About the time of the spring equinox, we enjoyed a renascence of winter, with single-digit temperatures at night and gloriously sunny days. A strong north wind whipped Lynn Canal into a turbulent froth. There were several inches of fresh, powdery snow all over everything. The wind tore the loose snow from the trees, creating showers of tiny, sun-lit crystals that made me think of falling stars.
I set out, with a friend, to walk the route from the first muskeg on the Boy Scout trail over the saddle to Saga meadow. The plan was to reach the beach and then circle back through the long meadow near Saga. The route first follows the old horse-tram line, but where the tram line dips down into the long, narrow meadow, the trail stays in the upland. We were the first humans to tread this route since the last snowfall. Ducking under, over, or around numerous wind-thrown trees, we had no trouble following the route until we reached a muskeg not far from the shore. We could almost hear the waves crashing on the rocks, but the continuation of the trail was nowhere to be seen. We looked in several likely spots where the trail might re-enter the forest on the way to the beach, but came to a dead end each time. Growling gently, we went back the way we came.
The very next day, I went out there again with two other friends, and this time we started from the Saga end. Up the CBJ trail to the little cove, over the tiny stream, make a sharp right, and keep going until the trail enters the first muskeg. Lo and behold, there was our trail from yesterday, right where I’d hoped to intersect it.

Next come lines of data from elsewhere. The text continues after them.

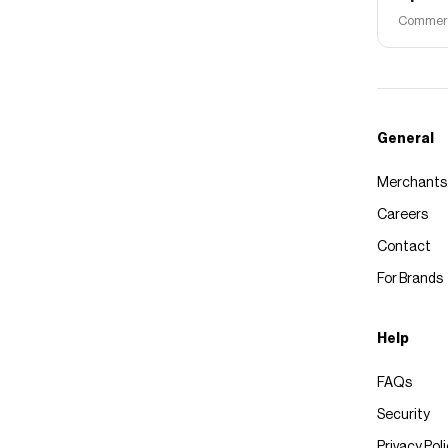
Commerce
General
Merchants
Careers
Contact
For Brands
Help
FAQs
Security
Privacy Pol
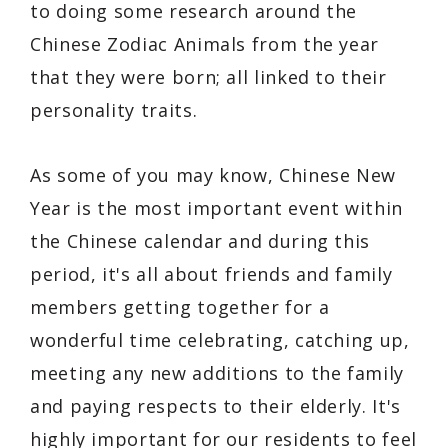
to doing some research around the
Chinese Zodiac Animals from the year
that they were born; all linked to their
personality traits.
As some of you may know, Chinese New
Year is the most important event within
the Chinese calendar and during this
period, it's all about friends and family
members getting together for a
wonderful time celebrating, catching up,
meeting any new additions to the family
and paying respects to their elderly. It's
highly important for our residents to feel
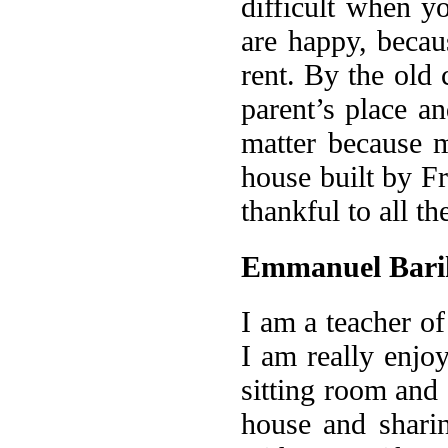
difficult when 
are happy, beca
rent. By the old
parent’s place an
matter because m
house built by Fr
thankful to all th
Emmanuel Bari
I am a teacher of
I am really enjoy
sitting room an
house and sharin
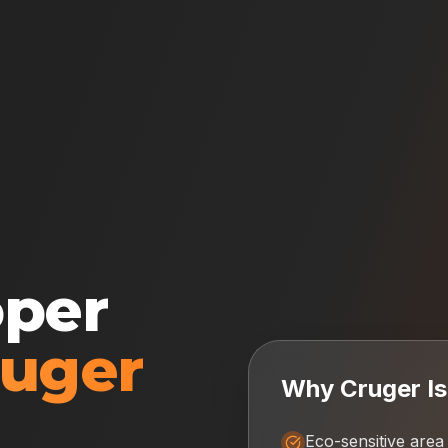
oper
ruger
Why
Cruger I
Eco-sensitive area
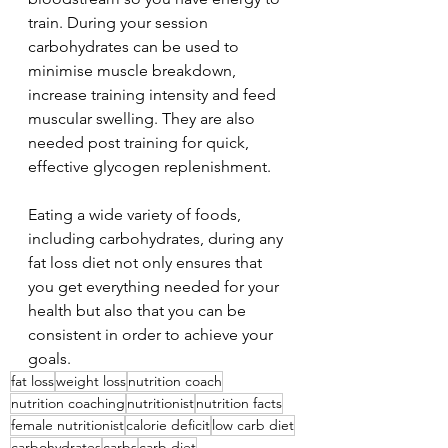
train. During your session 
carbohydrates can be used to 
minimise muscle breakdown, 
increase training intensity and feed 
muscular swelling. They are also 
needed post training for quick, 
effective glycogen replenishment.
Eating a wide variety of foods, 
including carbohydrates, during any 
fat loss diet not only ensures that 
you get everything needed for your 
health but also that you can be 
consistent in order to achieve your 
goals.
fat loss
weight loss
nutrition coach
nutrition coaching
nutritionist
nutrition facts
female nutritionist
calorie deficit
low carb diet
carbohydrates
carbs
carb diet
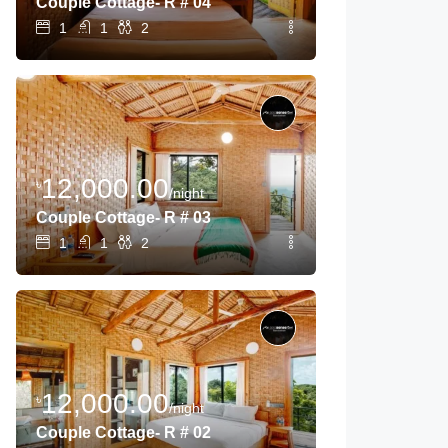
Couple Cottage- R # 04
1
1
2
12,000.00
৳
/night
Couple Cottage- R # 03
1
1
2
12,000.00
৳
/night
Couple Cottage- R # 02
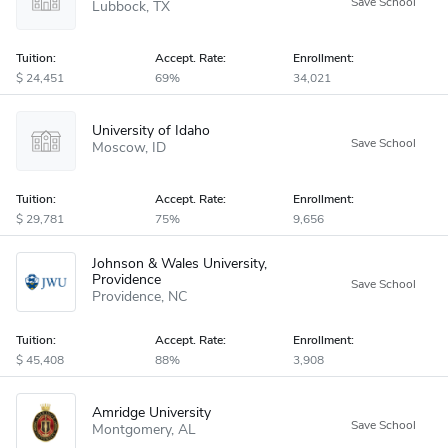
Lubbock
TX
Tuition:
Accept
.
Rate:
Enrollment:
24,451
69%
34,021
University of Idaho
Moscow
ID
Tuition:
Accept
.
Rate:
Enrollment:
29,781
75%
9,656
Johnson & Wales University,
Providence
Providence
NC
Tuition:
Accept
.
Rate:
Enrollment:
45,408
88%
3,908
Amridge University
Montgomery
AL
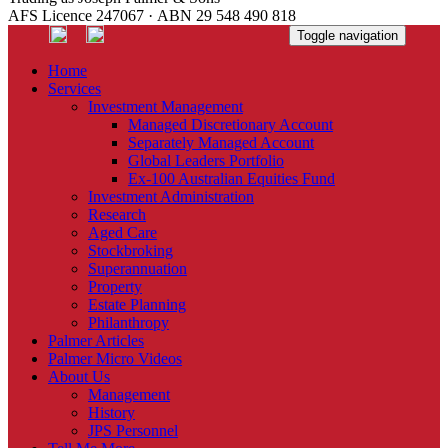
AFS Licence 247067 · ABN 29 548 490 818
Toggle navigation
Home
Services
Investment Management
Managed Discretionary Account
Separately Managed Account
Global Leaders Portfolio
Ex-100 Australian Equities Fund
Investment Administration
Research
Aged Care
Stockbroking
Superannuation
Property
Estate Planning
Philanthropy
Palmer Articles
Palmer Micro Videos
About Us
Management
History
JPS Personnel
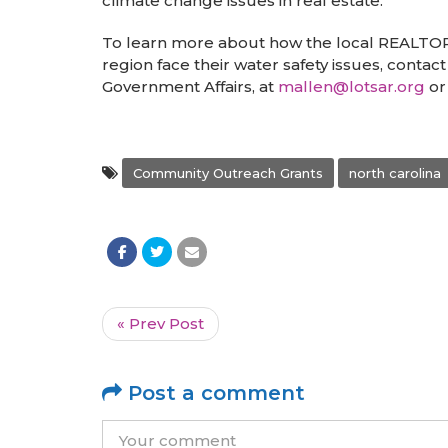
climate change issues in real estate.
To learn more about how the local REALTO
region face their water safety issues, conta
Government Affairs, at
mallen@lotsar.org
or
Community Outreach Grants
north carolina
« Prev Post
Post a comment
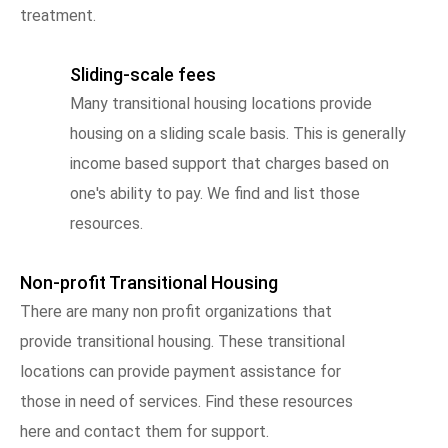
treatment.
Sliding-scale fees
Many transitional housing locations provide
housing on a sliding scale basis. This is generally
income based support that charges based on
one's ability to pay. We find and list those
resources.
Non-profit Transitional Housing
There are many non profit organizations that
provide transitional housing. These transitional
locations can provide payment assistance for
those in need of services. Find these resources
here and contact them for support.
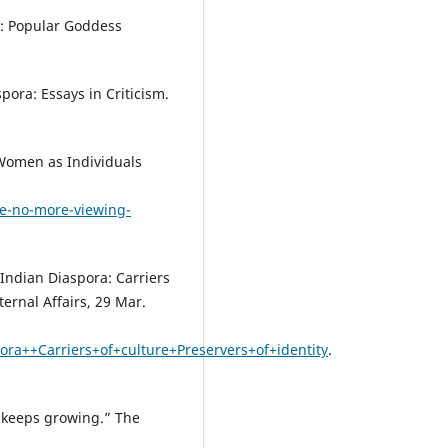
s: Popular Goddess
pora: Essays in Criticism.
Women as Individuals
e-no-more-viewing-
Indian Diaspora: Carriers
ternal Affairs, 29 Mar.
a++Carriers+of+culture+Preservers+of+identity
.
t keeps growing.” The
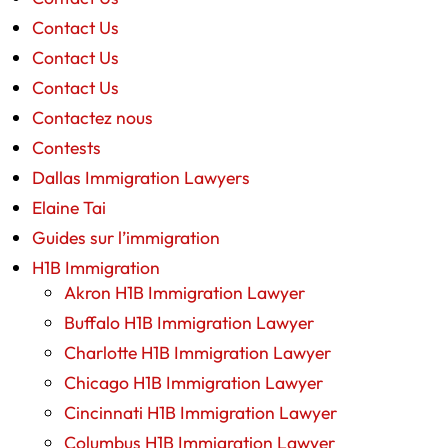
Contact Us
Contact Us
Contact Us
Contactez nous
Contests
Dallas Immigration Lawyers
Elaine Tai
Guides sur l’immigration
H1B Immigration
Akron H1B Immigration Lawyer
Buffalo H1B Immigration Lawyer
Charlotte H1B Immigration Lawyer
Chicago H1B Immigration Lawyer
Cincinnati H1B Immigration Lawyer
Columbus H1B Immigration Lawyer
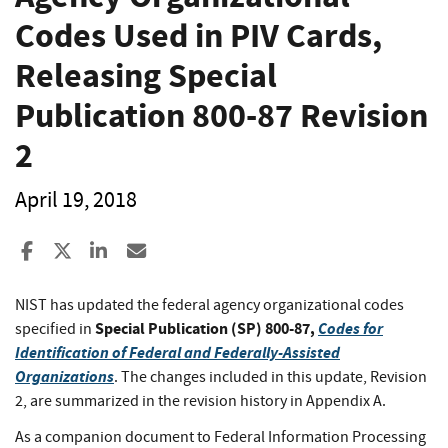
Codes Used in PIV Cards,
Releasing Special
Publication 800-87 Revision
2
April 19, 2018
Share to Facebook
Share to X
Share to LinkedIn
Share ia Email
NIST has updated the federal agency organizational codes
Special Publication (SP) 800-87,
Codes for
specified in
Identification of Federal and Federally-Assisted
Organizations
. The changes included in this update, Revision
2, are summarized in the revision history in Appendix A.
As a companion document to Federal Information Processing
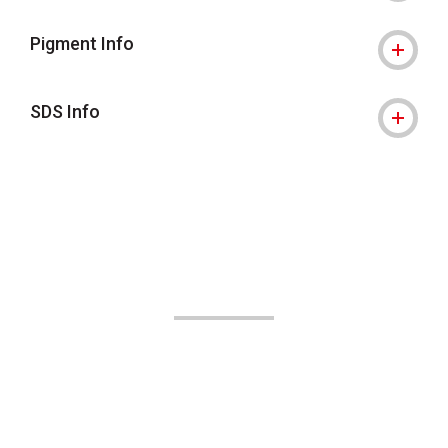
Pigment Info
SDS Info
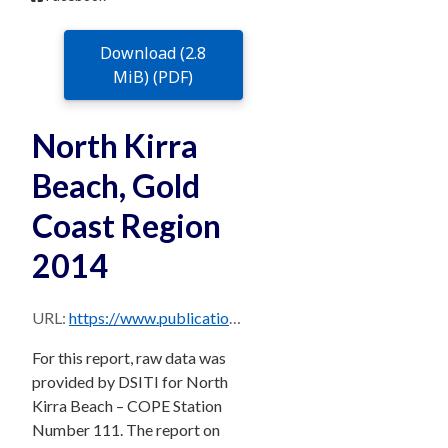
Download (2.8
MiB) (PDF)
North Kirra
Beach, Gold
Coast Region
2014
URL:
https://www.publications.qld.gov.au/dataset/706c1ee1-cda6-4474-be70-03947fe7cd4b/resource/88f92698-43c3-46f0-ae5c-1700d1bd0070/download/northkirra2014.pdf
For this report, raw data was
provided by DSITI for North
Kirra Beach – COPE Station
Number 111. The report on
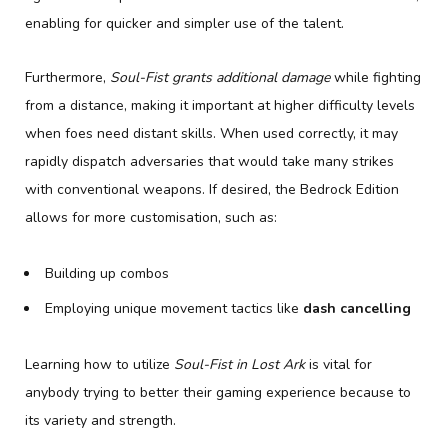
enabling for quicker and simpler use of the talent.
Furthermore,
Soul-Fist grants additional damage
while fighting
from a distance, making it important at higher difficulty levels
when foes need distant skills. When used correctly, it may
rapidly dispatch adversaries that would take many strikes
with conventional weapons. If desired, the Bedrock Edition
allows for more customisation, such as:
Building up combos
Employing unique movement tactics like
dash cancelling
Learning how to utilize
Soul-Fist in Lost Ark
is vital for
anybody trying to better their gaming experience because to
its variety and strength.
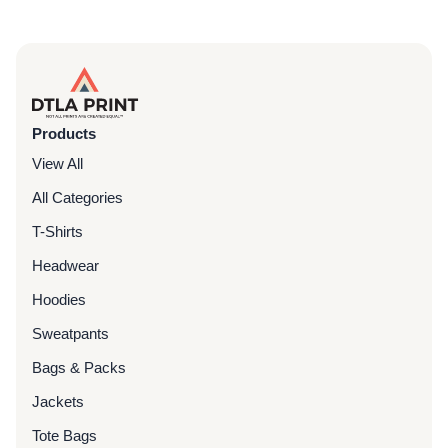
Products
View All
All Categories
T-Shirts
Headwear
Hoodies
Sweatpants
Bags & Packs
Jackets
Tote Bags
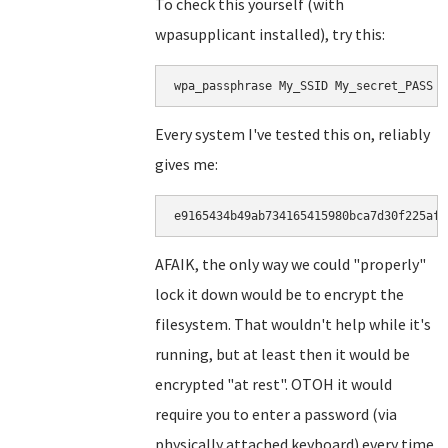
To check this yourself (with
wpasupplicant installed), try this:
wpa_passphrase My_SSID My_secret_PASS |
Every system I've tested this on, reliably
gives me:
e9165434b49ab734165415980bca7d30f225af5
AFAIK, the only way we could "properly"
lock it down would be to encrypt the
filesystem. That wouldn't help while it's
running, but at least then it would be
encrypted "at rest". OTOH it would
require you to enter a password (via
physically attached keyboard) every time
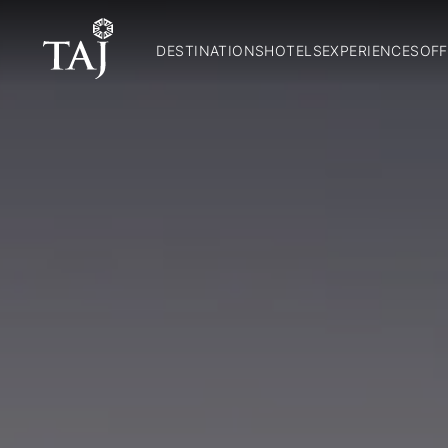
DESTINATIONS
HOTELS
EXPERIENCES
OFF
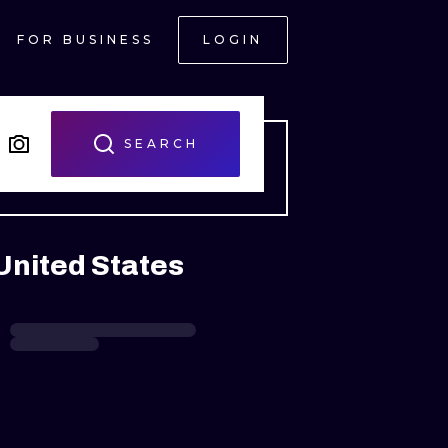
FOR BUSINESS
LOGIN
SEARCH
United States
ONAL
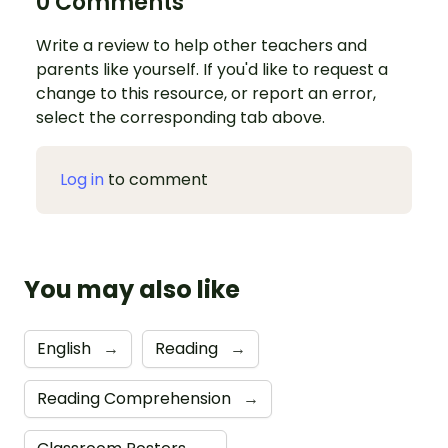
0 Comments
Write a review to help other teachers and
parents like yourself. If you'd like to request a
change to this resource, or report an error,
select the corresponding tab above.
Log in
to comment
You may also like
English
→
Reading
→
Reading Comprehension
→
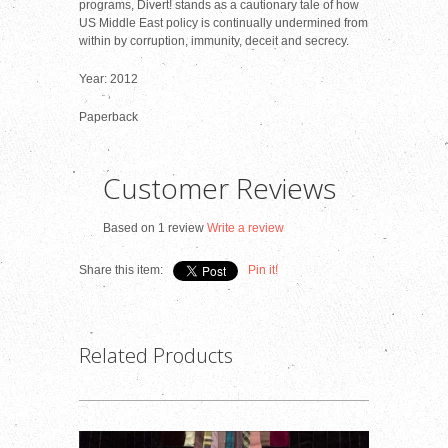
programs, Divert! stands as a cautionary tale of how
US Middle East policy is continually undermined from
within by corruption, immunity, deceit and secrecy.
Year: 2012
Paperback
Customer Reviews
Based on 1 review
Write a review
Share this item:
Pin it!
Related Products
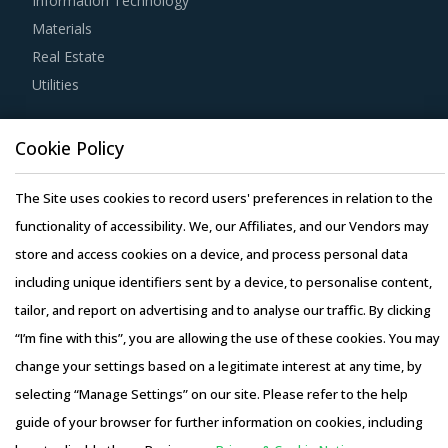
Information Technology
their production costs which will be passed on to buyers.
Materials
Additionally, the recycling capability will contribute in
Real Estate
furthering the sustainability goals of the buyers'
Utilities
organization.
Resource Hub
Buyers should invest in benchmarking studies that help
Cookie Policy
Resources
category managers to improve their knowledge on market
Blog
The Site uses cookies to record users' preferences in relation to the
pricing or billing rates of service providers. This helps
Whitepapers
functionality of accessibility. We, our Affiliates, and our Vendors may
them to not only save costs but also increase their
Webinars
store and access cookies on a device, and process personal data
negotiation power.
Case Studies
including unique identifiers sent by a device, to personalise content,
Activate your free account
to gain easy access to
tailor, and report on advertising and to analyse our traffic. By clicking
cutting edge research and insights on consumers,
“I’m fine with this”, you are allowing the use of these cookies. You may
emerging price trends, global and regional suppliers.
change your settings based on a legitimate interest at any time, by
selecting “Manage Settings” on our site. Please refer to the help
RISKS IN NON-ELECTRIC WELDING EQUIPMENT
Copyright © 2026 Infiniti Research Limited. All Rights Reserved.
PROCUREMENT
guide of your browser for further information on cookies, including
Privacy Notice
–
Terms of Use
–
Sales and Subscription
Non-Electric Welding Equipment procurement managers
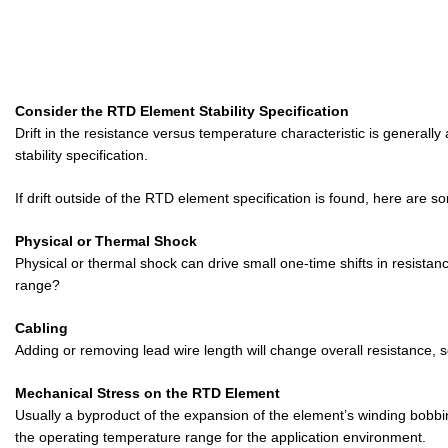
Consider the RTD Element Stability Specification
Drift in the resistance versus temperature characteristic is generall
stability specification.
If drift outside of the RTD element specification is found, here ar
Physical or Thermal Shock
Physical or thermal shock can drive small one-time shifts in resist
range?
Cabling
Adding or removing lead wire length will change overall resistance, so
Mechanical Stress on the RTD Element
Usually a byproduct of the expansion of the element’s winding bobbin 
the operating temperature range for the application environment.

The point where the trail crossed from the muskeg into the forest was very brushy, so it was little wonder that I’d missed it the previous day. It was good to get the route reconnected in my mental map.
The snow was perfect for recording mammal tracks, and we found an almost-full roster of those we could expect to find. Here, an otter had slithered over the ridge and down into the big meadow and there, it had come back, through a culvert under the CBJ trail, and over the ridge to the rocky shore. A porcupine had ambled along, and a deer or two had trotted hither and yon. Near the shore, mink had left several trackways, which often ended in a hole under a log or stump. Red squirrels had been busy, sometimes leaving little highways of repeated use. A tiny shrew had tunneled and scrambled, leaving dime-sized holes of entry and exit. A coyote had run purposefully across an opening in the forest. We were especially pleased to find the trackway of a mouse that had used its tail for balance, flipping it from one side to the other, as it lurched through the snow. But no evidence of snowshoe hares.
A few dead leaves hanging off blueberry twigs drew our attention. There seemed to be very small galls at the bases of the leaf stems, where the leaf was connected to the twig. The galls somehow may have prevented the normal process of cutting off the circulation from twig to leaf, so the leaves didn’t drop off in the usual fashion. A quick internet search determined that several things can cause galls on blueberries but nothing resembled what we observed. One more thing to learn about!
Under a rotting stump we found a miniature ice-cavern, complete with stalactites, stalagmites, pillars, and icy sheets over the old roots on one side (like flowstone in a real cavern). There was just enough sunshine coming through the tree canopy that the little cavern was lit up, glittering and gleaming. Even deep in this cavern, the ice seemed to glow with blues and purples.
To top it all off, we saw our first red-breasted sapsuckers of the season. They’re back!—so spring can now begin. Ravens already knew this, of course: they’ve been lining nests with fine grasses, ready to make a bed for eggs and chicks.
• Mary F. Willson is a retired professor of ecology.